[Records for the exercise — start]

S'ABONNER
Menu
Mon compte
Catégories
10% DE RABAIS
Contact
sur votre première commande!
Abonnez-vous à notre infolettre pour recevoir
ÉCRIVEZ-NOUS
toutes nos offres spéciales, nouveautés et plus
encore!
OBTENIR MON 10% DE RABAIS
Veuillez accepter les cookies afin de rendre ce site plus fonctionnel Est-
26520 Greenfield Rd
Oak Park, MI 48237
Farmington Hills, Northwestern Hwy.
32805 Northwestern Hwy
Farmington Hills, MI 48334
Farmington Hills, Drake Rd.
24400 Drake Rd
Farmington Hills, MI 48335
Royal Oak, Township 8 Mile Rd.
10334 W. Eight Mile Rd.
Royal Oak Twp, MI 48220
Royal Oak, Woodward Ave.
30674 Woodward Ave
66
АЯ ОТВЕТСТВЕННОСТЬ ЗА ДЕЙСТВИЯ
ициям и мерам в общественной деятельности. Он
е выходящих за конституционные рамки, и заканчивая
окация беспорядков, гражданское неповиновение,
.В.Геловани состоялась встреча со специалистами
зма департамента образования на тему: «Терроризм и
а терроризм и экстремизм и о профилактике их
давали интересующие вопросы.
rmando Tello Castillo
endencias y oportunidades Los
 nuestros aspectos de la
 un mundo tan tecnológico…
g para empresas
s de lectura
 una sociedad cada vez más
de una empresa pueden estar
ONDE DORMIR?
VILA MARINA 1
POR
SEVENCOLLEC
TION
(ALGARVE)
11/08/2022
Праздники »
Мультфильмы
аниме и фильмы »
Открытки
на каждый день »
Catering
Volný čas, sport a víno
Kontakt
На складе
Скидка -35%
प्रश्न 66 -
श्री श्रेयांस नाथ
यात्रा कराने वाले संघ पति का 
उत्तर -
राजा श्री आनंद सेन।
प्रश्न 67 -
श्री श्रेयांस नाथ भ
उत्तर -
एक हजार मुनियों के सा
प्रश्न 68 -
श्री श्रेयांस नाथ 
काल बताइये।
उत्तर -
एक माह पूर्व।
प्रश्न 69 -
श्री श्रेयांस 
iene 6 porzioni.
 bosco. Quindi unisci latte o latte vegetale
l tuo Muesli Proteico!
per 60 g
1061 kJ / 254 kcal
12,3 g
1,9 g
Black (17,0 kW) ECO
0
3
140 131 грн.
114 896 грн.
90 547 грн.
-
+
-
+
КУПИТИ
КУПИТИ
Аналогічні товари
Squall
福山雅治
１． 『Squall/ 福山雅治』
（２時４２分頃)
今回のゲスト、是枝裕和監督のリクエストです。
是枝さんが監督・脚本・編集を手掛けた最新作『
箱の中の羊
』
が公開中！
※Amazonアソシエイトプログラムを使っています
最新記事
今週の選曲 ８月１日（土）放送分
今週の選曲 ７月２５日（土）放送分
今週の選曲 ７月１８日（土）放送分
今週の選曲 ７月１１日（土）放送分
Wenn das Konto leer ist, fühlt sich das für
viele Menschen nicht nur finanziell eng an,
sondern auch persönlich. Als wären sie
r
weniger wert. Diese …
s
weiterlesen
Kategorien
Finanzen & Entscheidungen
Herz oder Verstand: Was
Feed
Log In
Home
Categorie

[Records for the exercise — finish]

Output all of the entries, exactly as they are written.

S'ABONNER
Menu
Mon compte
Catégories
10% DE RABAIS
Contact
sur votre première commande!
Abonnez-vous à notre infolettre pour recevoir
ÉCRIVEZ-NOUS
toutes nos offres spéciales, nouveautés et plus
encore!
OBTENIR MON 10% DE RABAIS
Veuillez accepter les cookies afin de rendre ce site plus fonctionnel Est-
26520 Greenfield Rd
Oak Park, MI 48237
Farmington Hills, Northwestern Hwy.
32805 Northwestern Hwy
Farmington Hills, MI 48334
Farmington Hills, Drake Rd.
24400 Drake Rd
Farmington Hills, MI 48335
Royal Oak, Township 8 Mile Rd.
10334 W. Eight Mile Rd.
Royal Oak Twp, MI 48220
Royal Oak, Woodward Ave.
30674 Woodward Ave
66
АЯ ОТВЕТСТВЕННОСТЬ ЗА ДЕЙСТВИЯ
ициям и мерам в общественной деятельности. Он
е выходящих за конституционные рамки, и заканчивая
окация беспорядков, гражданское неповиновение,
.В.Геловани состоялась встреча со специалистами
зма департамента образования на тему: «Терроризм и
а терроризм и экстремизм и о профилактике их
давали интересующие вопросы.
rmando Tello Castillo
endencias y oportunidades Los
 nuestros aspectos de la
 un mundo tan tecnológico…
g para empresas
s de lectura
 una sociedad cada vez más
de una empresa pueden estar
ONDE DORMIR?
VILA MARINA 1
POR
SEVENCOLLEC
TION
(ALGARVE)
11/08/2022
Праздники »
Мультфильмы
аниме и фильмы »
Открытки
на каждый день »
Catering
Volný čas, sport a víno
Kontakt
На складе
Скидка -35%
प्रश्न 66 -
श्री श्रेयांस नाथ
यात्रा कराने वाले संघ पति का 
उत्तर -
राजा श्री आनंद सेन।
प्रश्न 67 -
श्री श्रेयांस नाथ भ
उत्तर -
एक हजार मुनियों के सा
प्रश्न 68 -
श्री श्रेयांस नाथ 
काल बताइये।
उत्तर -
एक माह पूर्व।
प्रश्न 69 -
श्री श्रेयांस 
iene 6 porzioni.
 bosco. Quindi unisci latte o latte vegetale
l tuo Muesli Proteico!
per 60 g
1061 kJ / 254 kcal
12,3 g
1,9 g
Black (17,0 kW) ECO
0
3
140 131 грн.
114 896 грн.
90 547 грн.
-
+
-
+
КУПИТИ
КУПИТИ
Аналогічні товари
Squall
福山雅治
１． 『Squall/ 福山雅治』
（２時４２分頃)
今回のゲスト、是枝裕和監督のリクエストです。
是枝さんが監督・脚本・編集を手掛けた最新作『
箱の中の羊
』
が公開中！
※Amazonアソシエイトプログラムを使っています
最新記事
今週の選曲 ８月１日（土）放送分
今週の選曲 ７月２５日（土）放送分
今週の選曲 ７月１８日（土）放送分
今週の選曲 ７月１１日（土）放送分
Wenn das Konto leer ist, fühlt sich das für
viele Menschen nicht nur finanziell eng an,
sondern auch persönlich. Als wären sie
r
weniger wert. Diese …
s
weiterlesen
Kategorien
Finanzen & Entscheidungen
Herz oder Verstand: Was
Feed
Log In
Home
Categorie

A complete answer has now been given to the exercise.